== Required action ==
Once you find the line with "Ближнего Востока и Северной Африки. До сих", copy it and every line after it through the end of the entries below, exactly as written.
=== Section Start ===
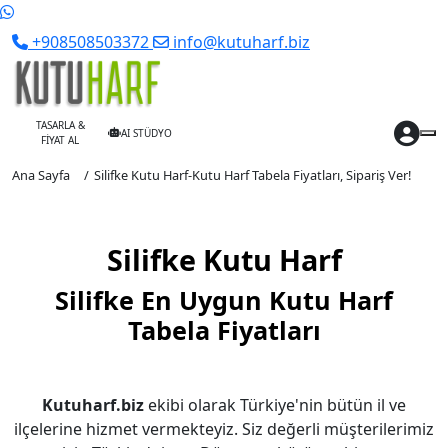
+908508503372
info@kutuharf.biz
TASARLA &
AI STÜDYO
FİYAT AL
Ana Sayfa
Silifke Kutu Harf-Kutu Harf Tabela Fiyatları, Sipariş Ver!
Silifke Kutu Harf
Silifke En Uygun Kutu Harf
Tabela Fiyatları
Kutuharf.biz
ekibi olarak Türkiye'nin bütün il ve
ilçelerine hizmet vermekteyiz. Siz değerli müşterilerimiz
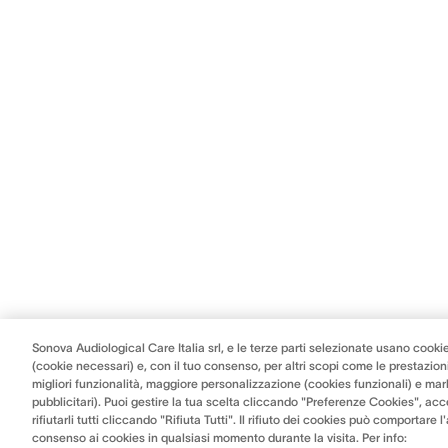
Sonova Audiological Care Italia srl, e le terze parti selezionate usano cookie
(cookie necessari) e, con il tuo consenso, per altri scopi come le prestazioni
migliori funzionalità, maggiore personalizzazione (cookies funzionali) e mar
pubblicitari). Puoi gestire la tua scelta cliccando "Preferenze Cookies", acce
rifiutarli tutti cliccando "Rifiuta Tutti". Il rifiuto dei cookies può comportare 
consenso ai cookies in qualsiasi momento durante la visita. Per info:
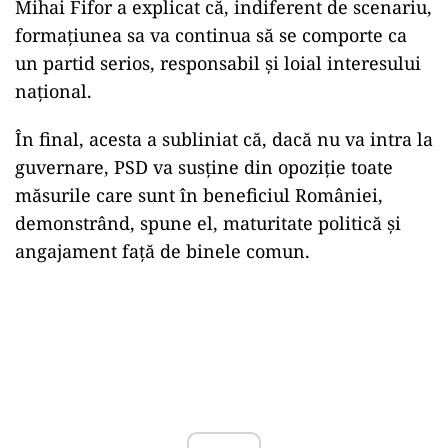
Mihai Fifor a explicat că, indiferent de scenariu,
formațiunea sa va continua să se comporte ca
un partid serios, responsabil și loial interesului
național.
În final, acesta a subliniat că, dacă nu va intra la
guvernare, PSD va susține din opoziție toate
măsurile care sunt în beneficiul României,
demonstrând, spune el, maturitate politică și
angajament față de binele comun.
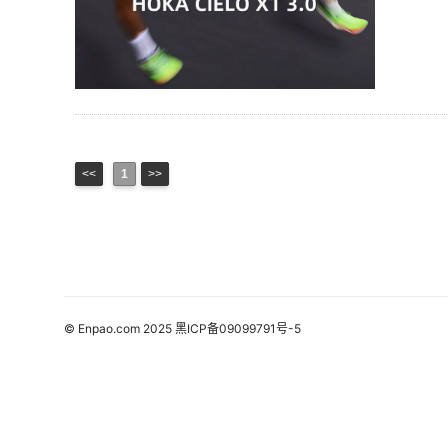
<<
1
>>
© Enpao.com 2025 黑ICP备09099791号-5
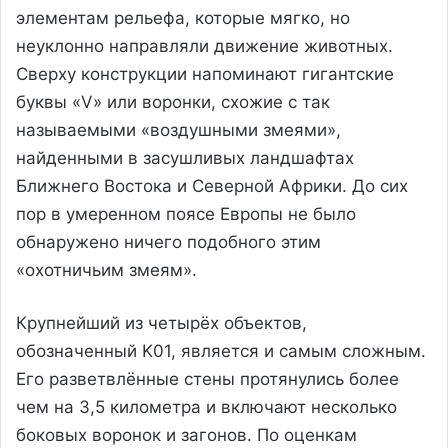
элементам рельефа, которые мягко, но
неуклонно направляли движение животных.
Сверху конструкции напоминают гигантские
буквы «V» или воронки, схожие с так
называемыми «воздушными змеями»,
найденными в засушливых ландшафтах
Ближнего Востока и Северной Африки. До сих
пор в умеренном поясе Европы не было
обнаружено ничего подобного этим
«охотничьим змеям».
Крупнейший из четырёх объектов,
обозначенный K01, является и самым сложным.
Его разветвлённые стены протянулись более
чем на 3,5 километра и включают несколько
боковых воронок и загонов. По оценкам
=== Section End ===
== Written solution ==
Ближнего Востока и Северной Африки. До сих
пор в умеренном поясе Европы не было
обнаружено ничего подобного этим
«охотничьим змеям».
Крупнейший из четырёх объектов,
обозначенный K01, является и самым сложным.
Его разветвлённые стены протянулись более
чем на 3,5 километра и включают несколько
боковых воронок и загонов. По оценкам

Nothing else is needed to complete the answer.